**TASK DIRECTIONS**
Below is a listing. Copy each line of it that holds the word "time".

**SUPPLIED MATERIAL**
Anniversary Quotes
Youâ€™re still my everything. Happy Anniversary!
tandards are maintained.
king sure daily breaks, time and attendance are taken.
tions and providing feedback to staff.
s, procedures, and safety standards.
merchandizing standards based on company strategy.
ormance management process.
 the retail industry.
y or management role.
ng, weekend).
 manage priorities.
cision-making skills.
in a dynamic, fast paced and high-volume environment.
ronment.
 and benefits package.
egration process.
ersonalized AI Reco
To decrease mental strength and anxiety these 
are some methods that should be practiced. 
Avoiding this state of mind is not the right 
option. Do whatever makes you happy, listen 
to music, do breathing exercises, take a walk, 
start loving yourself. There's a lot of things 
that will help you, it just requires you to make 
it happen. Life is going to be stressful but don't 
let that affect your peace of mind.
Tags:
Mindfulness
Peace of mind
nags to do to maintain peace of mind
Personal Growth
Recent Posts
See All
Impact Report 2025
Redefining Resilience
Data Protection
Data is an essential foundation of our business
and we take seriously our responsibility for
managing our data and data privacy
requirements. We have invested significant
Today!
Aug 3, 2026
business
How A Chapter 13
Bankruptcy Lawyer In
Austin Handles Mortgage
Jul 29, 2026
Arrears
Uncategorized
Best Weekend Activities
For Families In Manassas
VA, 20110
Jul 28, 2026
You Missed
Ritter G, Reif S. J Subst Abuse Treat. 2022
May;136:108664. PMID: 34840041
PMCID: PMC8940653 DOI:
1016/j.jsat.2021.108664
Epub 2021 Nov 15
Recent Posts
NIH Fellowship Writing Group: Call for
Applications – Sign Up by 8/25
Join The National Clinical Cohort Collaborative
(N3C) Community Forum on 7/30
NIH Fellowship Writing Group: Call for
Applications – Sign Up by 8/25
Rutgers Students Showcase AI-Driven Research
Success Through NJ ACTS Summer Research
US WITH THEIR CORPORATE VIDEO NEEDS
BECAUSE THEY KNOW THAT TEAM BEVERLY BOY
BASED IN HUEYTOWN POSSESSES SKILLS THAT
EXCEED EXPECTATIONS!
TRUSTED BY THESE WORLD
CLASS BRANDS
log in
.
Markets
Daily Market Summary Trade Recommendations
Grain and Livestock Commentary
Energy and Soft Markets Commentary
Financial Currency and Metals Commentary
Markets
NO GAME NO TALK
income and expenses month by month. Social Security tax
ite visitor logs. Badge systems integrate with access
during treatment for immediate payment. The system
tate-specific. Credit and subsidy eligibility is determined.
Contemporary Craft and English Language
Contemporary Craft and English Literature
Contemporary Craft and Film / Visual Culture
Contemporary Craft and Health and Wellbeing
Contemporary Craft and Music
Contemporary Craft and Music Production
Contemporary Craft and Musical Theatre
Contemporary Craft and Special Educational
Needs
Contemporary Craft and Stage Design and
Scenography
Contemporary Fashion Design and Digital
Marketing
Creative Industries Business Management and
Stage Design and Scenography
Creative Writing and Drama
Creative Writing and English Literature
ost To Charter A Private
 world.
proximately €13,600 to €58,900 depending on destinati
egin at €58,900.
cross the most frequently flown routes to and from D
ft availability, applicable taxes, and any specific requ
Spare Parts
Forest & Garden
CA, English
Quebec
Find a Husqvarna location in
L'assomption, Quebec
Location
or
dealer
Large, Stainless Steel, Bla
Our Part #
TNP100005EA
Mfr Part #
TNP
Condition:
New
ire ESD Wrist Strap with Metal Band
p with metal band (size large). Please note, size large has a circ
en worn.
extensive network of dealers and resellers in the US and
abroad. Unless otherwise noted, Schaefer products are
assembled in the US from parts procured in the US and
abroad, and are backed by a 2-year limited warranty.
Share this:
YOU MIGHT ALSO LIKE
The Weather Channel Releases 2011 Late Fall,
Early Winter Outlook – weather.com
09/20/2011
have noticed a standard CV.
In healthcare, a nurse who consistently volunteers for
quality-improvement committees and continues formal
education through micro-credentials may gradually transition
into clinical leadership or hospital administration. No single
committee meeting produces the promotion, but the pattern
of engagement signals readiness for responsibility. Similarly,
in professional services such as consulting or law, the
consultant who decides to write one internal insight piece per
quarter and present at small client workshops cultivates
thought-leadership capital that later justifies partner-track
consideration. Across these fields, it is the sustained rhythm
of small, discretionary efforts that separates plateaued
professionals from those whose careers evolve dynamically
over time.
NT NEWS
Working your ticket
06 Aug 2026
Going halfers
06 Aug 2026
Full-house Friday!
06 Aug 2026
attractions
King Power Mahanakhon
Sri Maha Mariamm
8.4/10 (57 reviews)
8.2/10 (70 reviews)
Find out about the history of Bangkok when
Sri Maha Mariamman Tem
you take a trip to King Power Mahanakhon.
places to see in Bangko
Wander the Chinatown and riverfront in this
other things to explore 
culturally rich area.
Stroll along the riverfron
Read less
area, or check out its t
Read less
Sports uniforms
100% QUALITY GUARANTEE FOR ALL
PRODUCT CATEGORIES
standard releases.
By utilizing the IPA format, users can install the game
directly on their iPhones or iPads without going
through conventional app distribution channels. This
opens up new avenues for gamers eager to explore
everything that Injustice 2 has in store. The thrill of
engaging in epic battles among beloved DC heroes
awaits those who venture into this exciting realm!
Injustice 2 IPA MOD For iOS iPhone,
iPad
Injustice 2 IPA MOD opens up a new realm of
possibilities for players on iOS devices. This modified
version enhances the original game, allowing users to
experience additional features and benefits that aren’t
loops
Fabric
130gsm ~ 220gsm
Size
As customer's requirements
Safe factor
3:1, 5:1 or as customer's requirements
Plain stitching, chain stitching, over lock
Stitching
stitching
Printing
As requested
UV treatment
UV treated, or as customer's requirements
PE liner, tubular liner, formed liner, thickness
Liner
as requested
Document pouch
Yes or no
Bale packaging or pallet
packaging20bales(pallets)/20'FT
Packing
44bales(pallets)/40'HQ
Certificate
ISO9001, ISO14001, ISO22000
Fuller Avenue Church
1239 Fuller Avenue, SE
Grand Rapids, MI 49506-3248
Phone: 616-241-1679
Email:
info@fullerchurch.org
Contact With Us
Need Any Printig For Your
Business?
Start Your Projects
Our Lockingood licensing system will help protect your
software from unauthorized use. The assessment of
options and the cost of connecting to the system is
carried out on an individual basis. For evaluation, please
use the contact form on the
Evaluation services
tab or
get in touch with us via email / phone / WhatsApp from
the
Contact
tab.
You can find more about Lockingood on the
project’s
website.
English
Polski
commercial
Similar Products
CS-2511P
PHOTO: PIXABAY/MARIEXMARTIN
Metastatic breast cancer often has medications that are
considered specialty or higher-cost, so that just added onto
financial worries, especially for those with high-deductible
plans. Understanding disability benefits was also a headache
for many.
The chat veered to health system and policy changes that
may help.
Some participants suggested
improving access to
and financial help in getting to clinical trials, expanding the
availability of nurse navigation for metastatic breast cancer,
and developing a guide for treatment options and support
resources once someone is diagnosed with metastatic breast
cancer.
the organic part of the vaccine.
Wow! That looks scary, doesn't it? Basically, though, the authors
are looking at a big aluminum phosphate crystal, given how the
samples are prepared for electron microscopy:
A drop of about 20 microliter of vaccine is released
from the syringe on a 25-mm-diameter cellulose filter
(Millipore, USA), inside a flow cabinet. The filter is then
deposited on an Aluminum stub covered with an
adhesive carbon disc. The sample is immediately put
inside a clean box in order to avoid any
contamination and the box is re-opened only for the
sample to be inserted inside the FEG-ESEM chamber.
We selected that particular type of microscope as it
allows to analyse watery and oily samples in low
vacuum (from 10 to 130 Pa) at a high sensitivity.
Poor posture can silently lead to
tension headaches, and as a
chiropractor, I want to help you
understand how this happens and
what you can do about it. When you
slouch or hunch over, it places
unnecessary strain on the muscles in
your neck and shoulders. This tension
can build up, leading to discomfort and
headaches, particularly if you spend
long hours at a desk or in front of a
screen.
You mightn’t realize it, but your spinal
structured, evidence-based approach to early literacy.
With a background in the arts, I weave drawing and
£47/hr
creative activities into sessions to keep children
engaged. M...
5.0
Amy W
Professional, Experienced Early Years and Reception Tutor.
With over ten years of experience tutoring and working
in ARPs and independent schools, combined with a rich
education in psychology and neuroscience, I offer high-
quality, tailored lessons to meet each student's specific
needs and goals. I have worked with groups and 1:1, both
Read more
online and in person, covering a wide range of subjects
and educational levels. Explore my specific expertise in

**SOLUTION FOR THIS PROBLEM**
king sure daily breaks, time and attendance are taken.
over time.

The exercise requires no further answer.